Diesen Ansatz erweiterte er dann mit der Kreation eines schulformübergreifenden Musiktheaters. Mehrere Grundschulen, junge Solisten, und Instrumentalisten der Rheinischen Musikschule, Schulorchester und Theatergruppen von weiterführenden Schulen und die Kreativitätsschule kooperierten.

Dies war ein Ansatz, den es zuvor in Bergisch Gladbach nicht gegeben hatte. Für Klaus Heider ist es dabei entscheidend, nicht allein die Kinder und Jugendlichen zum Mitsingen und Mitmachen bei dem einen Projekt zu bewegen, sondern sie nachhaltig für Kunst und Kultur zu interessieren.

Den Zugang der Kinder insbesondere zur klassischen Musik zu schaffen, ist Herrn Heider ein wichtiges Anliegen. Letztlich möchte er mit dazu beitragen, ein künftiges kulturinteressiertes Publikum heranzuziehen.

Das erste Projekt, welches Klaus Heider produzierte, wurde 2007 auf die Bühne im Bürgerhaus Bergischer Löwe gebracht: Das Musical „Gespensterball“ – Musiktheater für Jung und Alt zum Zuschauen und Mitmachen.

Er hat ein Netzwerk von Vereinen und Künstlern zusammengeschlossen, um alle Erfahrungen und Kompetenzen im Einsatz für die Kinder und Jugendlichen auf eine möglichst breite Basis stellen zu können.

Auch mit dem Kulturbüro und dem Jugendamt der Stadt Bergisch Gladbach arbeitete er eng zusammen, die das Projekt veranlassten, mit seiner Hilfe ein kommunales Gesamtkonzept für kulturelle Förderung von Kindern und Jugendlichen zu erstellen und sich damit beim Land NRW zu bewerben.

200 Akteure aus zehn Bergisch Gladbacher Schulen wirkten beim „Gespensterball“ mit. Die Premiere kam nicht nur bei den 1.300 hiesigen Zuschauern sehr gut an, es erfuhr auch bei Aufführungen in Düsseldorf, Aachen, und Köln große Resonanz und Würdigung.

Für dieses Projekt wurde Klaus Heider vom Land Nordrhein-Westfalen 2008 beim Wettbewerb „ Künstlerinnen und Künstler begegnen Kindern und Jugendlichen“ ausgezeichnet.

2009 wurde das zweite schulraumübergreifende Bühnenprojekt der Stadt Bergisch Gladbach aufgeführt: „Brasiliano“, eine südamerikanische Revue. Text, Musik, Produktion und Leitung: Klaus Heider.

Auch hier gelang es ihm wieder, durch eigene gute Vernetzung in der Stadt Bergisch Gladbach viele Menschen zu gewinnen und zusammen zu bringen. Wiederum wirkten 200 Akteure aus neun Bergisch Gladbacher Schul- und Kultureinrichtungen mit.
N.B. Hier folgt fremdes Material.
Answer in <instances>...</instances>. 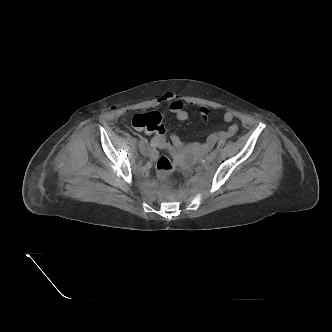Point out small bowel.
I'll use <instances>...</instances> for the list:
<instances>
[{
	"label": "small bowel",
	"mask_w": 332,
	"mask_h": 332,
	"mask_svg": "<svg viewBox=\"0 0 332 332\" xmlns=\"http://www.w3.org/2000/svg\"><path fill=\"white\" fill-rule=\"evenodd\" d=\"M161 101H166L169 103L170 111L175 115L179 121H185L189 117L188 111L185 109L184 101L178 97L176 94L167 92L162 97ZM199 114L202 120L206 121L209 115L207 108L202 107L199 109ZM235 118V115L232 111H225L223 114V120L226 123H231ZM238 126L236 124H231L226 130L220 131L217 133H212L207 136L206 140L203 143H191L185 145L183 141L177 134H171L170 139L174 146L178 148H188L194 152L202 153L211 149L218 139H226L234 136L238 132ZM160 148L155 137L152 138L150 142V147L145 149L144 154L148 155L151 158H156Z\"/></svg>",
	"instance_id": "1"
}]
</instances>
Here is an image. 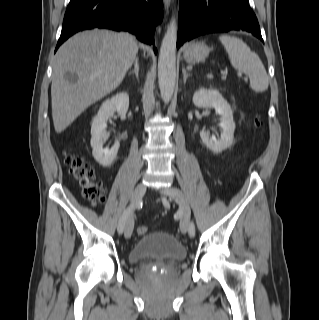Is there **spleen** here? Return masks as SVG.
Listing matches in <instances>:
<instances>
[{"label":"spleen","mask_w":319,"mask_h":320,"mask_svg":"<svg viewBox=\"0 0 319 320\" xmlns=\"http://www.w3.org/2000/svg\"><path fill=\"white\" fill-rule=\"evenodd\" d=\"M219 40L228 53L232 66L249 77L251 89L255 92L267 90L269 78L259 56L240 38L223 34L219 36Z\"/></svg>","instance_id":"spleen-1"}]
</instances>
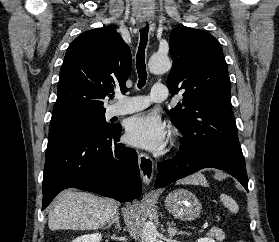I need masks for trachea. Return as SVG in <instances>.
<instances>
[{
    "mask_svg": "<svg viewBox=\"0 0 279 242\" xmlns=\"http://www.w3.org/2000/svg\"><path fill=\"white\" fill-rule=\"evenodd\" d=\"M148 32V24L144 28L140 29V43L136 55V68L139 77L138 88H142L146 84L147 79V71L145 65V49L148 42Z\"/></svg>",
    "mask_w": 279,
    "mask_h": 242,
    "instance_id": "trachea-1",
    "label": "trachea"
}]
</instances>
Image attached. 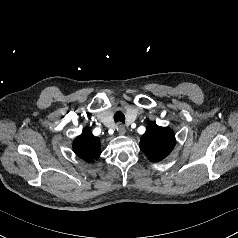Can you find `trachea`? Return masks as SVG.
I'll return each mask as SVG.
<instances>
[{
	"label": "trachea",
	"instance_id": "1",
	"mask_svg": "<svg viewBox=\"0 0 238 238\" xmlns=\"http://www.w3.org/2000/svg\"><path fill=\"white\" fill-rule=\"evenodd\" d=\"M114 121L115 122H121V123H125V115L121 112V111H117L114 114Z\"/></svg>",
	"mask_w": 238,
	"mask_h": 238
}]
</instances>
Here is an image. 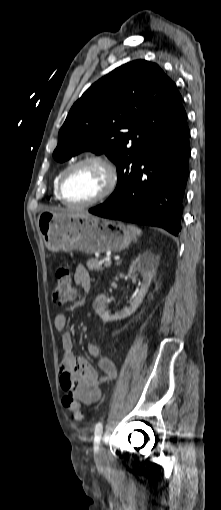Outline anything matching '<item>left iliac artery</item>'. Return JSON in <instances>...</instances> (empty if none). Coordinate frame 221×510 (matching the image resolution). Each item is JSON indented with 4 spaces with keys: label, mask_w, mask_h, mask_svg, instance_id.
<instances>
[{
    "label": "left iliac artery",
    "mask_w": 221,
    "mask_h": 510,
    "mask_svg": "<svg viewBox=\"0 0 221 510\" xmlns=\"http://www.w3.org/2000/svg\"><path fill=\"white\" fill-rule=\"evenodd\" d=\"M102 432H103V424H102V422H98L95 425V438H94V443H95L94 448L95 449H96V444H98L100 442Z\"/></svg>",
    "instance_id": "1"
}]
</instances>
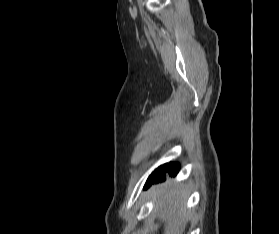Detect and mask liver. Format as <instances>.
<instances>
[{
    "label": "liver",
    "instance_id": "6515ba94",
    "mask_svg": "<svg viewBox=\"0 0 279 234\" xmlns=\"http://www.w3.org/2000/svg\"><path fill=\"white\" fill-rule=\"evenodd\" d=\"M154 190L158 200L159 217L164 223L163 234H183L187 216L179 189L166 183L155 187Z\"/></svg>",
    "mask_w": 279,
    "mask_h": 234
}]
</instances>
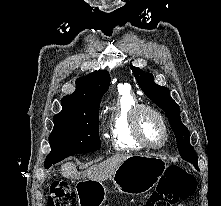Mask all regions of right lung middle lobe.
Returning <instances> with one entry per match:
<instances>
[{"label": "right lung middle lobe", "instance_id": "1", "mask_svg": "<svg viewBox=\"0 0 221 206\" xmlns=\"http://www.w3.org/2000/svg\"><path fill=\"white\" fill-rule=\"evenodd\" d=\"M98 118L99 107L56 114L50 134L51 152L46 157L45 166H51L70 155L100 149Z\"/></svg>", "mask_w": 221, "mask_h": 206}]
</instances>
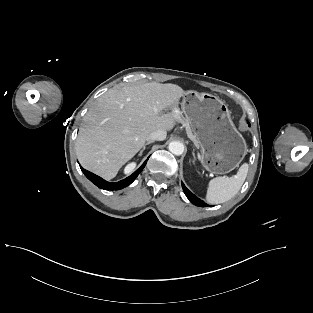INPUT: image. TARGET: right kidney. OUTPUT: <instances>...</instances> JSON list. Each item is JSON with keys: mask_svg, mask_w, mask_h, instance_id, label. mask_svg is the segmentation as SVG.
Segmentation results:
<instances>
[{"mask_svg": "<svg viewBox=\"0 0 313 313\" xmlns=\"http://www.w3.org/2000/svg\"><path fill=\"white\" fill-rule=\"evenodd\" d=\"M136 166V163L132 162L130 164H128L125 169H124V172L125 173H130Z\"/></svg>", "mask_w": 313, "mask_h": 313, "instance_id": "right-kidney-1", "label": "right kidney"}]
</instances>
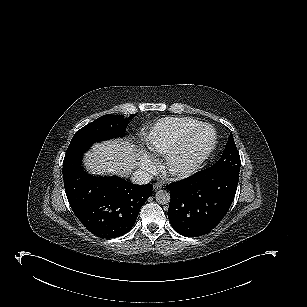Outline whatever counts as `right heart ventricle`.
<instances>
[{"label": "right heart ventricle", "instance_id": "1", "mask_svg": "<svg viewBox=\"0 0 307 307\" xmlns=\"http://www.w3.org/2000/svg\"><path fill=\"white\" fill-rule=\"evenodd\" d=\"M193 128L194 121L191 119L166 118L161 120L148 136L151 151L156 155H166L180 140L192 133Z\"/></svg>", "mask_w": 307, "mask_h": 307}]
</instances>
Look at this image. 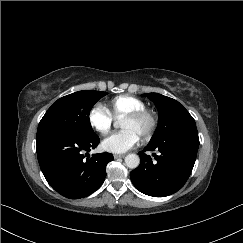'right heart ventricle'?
I'll return each mask as SVG.
<instances>
[{
    "instance_id": "right-heart-ventricle-1",
    "label": "right heart ventricle",
    "mask_w": 243,
    "mask_h": 243,
    "mask_svg": "<svg viewBox=\"0 0 243 243\" xmlns=\"http://www.w3.org/2000/svg\"><path fill=\"white\" fill-rule=\"evenodd\" d=\"M108 107L109 112L115 118H123L132 112L146 109L143 101L129 95H119L112 98Z\"/></svg>"
}]
</instances>
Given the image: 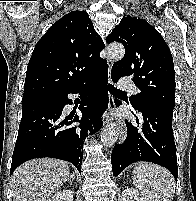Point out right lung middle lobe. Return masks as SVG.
<instances>
[{"mask_svg": "<svg viewBox=\"0 0 196 201\" xmlns=\"http://www.w3.org/2000/svg\"><path fill=\"white\" fill-rule=\"evenodd\" d=\"M49 97H50V95H37V96L23 97L22 106L38 103V102L48 99Z\"/></svg>", "mask_w": 196, "mask_h": 201, "instance_id": "obj_1", "label": "right lung middle lobe"}]
</instances>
2011, nach einjähriger Planung, entstand das dritte schulformübergreifende Projekt „Ein tierischer Tag“, ebenfalls ein landesweit beispielhaftes Kooperationsmodell unter Klaus Heiders Leitung in Bergisch Gladbach. Neun Schulen waren daran beteiligt.

Mehr Informationen:
+ Klaus Heider: Kontakt, 
Biographie, Projekte
+ Videoaufzeichnungen der Stücke
+ Das aktuelle Programm 
der Erzählkonzerte 

Das vierte große Musiktheaterprojekt war das Musical „Ritter Rost“, aufgeführt im März 2013 im Bürgerhaus Bergischer Löwe und in Köln, im Konzertsaal der Hochschule für Musik und Tanz.

Auch hier wirkten wieder unter Heiders Gesamtleitung zahlreiche Bergisch Gladbacher Einrichtungen mit, ergänzt durch Kölner Grundschulen, dem Humboldt-Gymnasium Köln und die „The Voice Factory/Pop- und Musical-Akademie Köln“.

Seine hochwertige künstlerisch-kreative Arbeit für Kinder und Jugendliche bereichert außerordentlich das Bergisch Gladbacher Kulturleben und ist zudem ein Aushängeschild der Stadt. Daher hat der Rat der Stadt Bergisch Gladbach entschieden, dass Klaus Heider mit der Ehrennadel in Silber ausgezeichnet wird.

Die Verleihung durch Bürgermeister Lutz Urbach findet im Rahmen eines Erzählkonzertes in der Schalterhalle der Kreissparkasse Köln, Hauptstraße 208-210, am Donnerstag (12.12.2013) um 16 Uhr statt.

Gemeinsam mit dem Kinderchor und der Bläsergruppe der Max-Bruch-Musikschule sowie mit dem Sprecher Ulrich Steiner gibt Klaus Heider an diesem Tag das Stück „Der Schweinachtsmann”. Der Eintritt ist wie immer frei.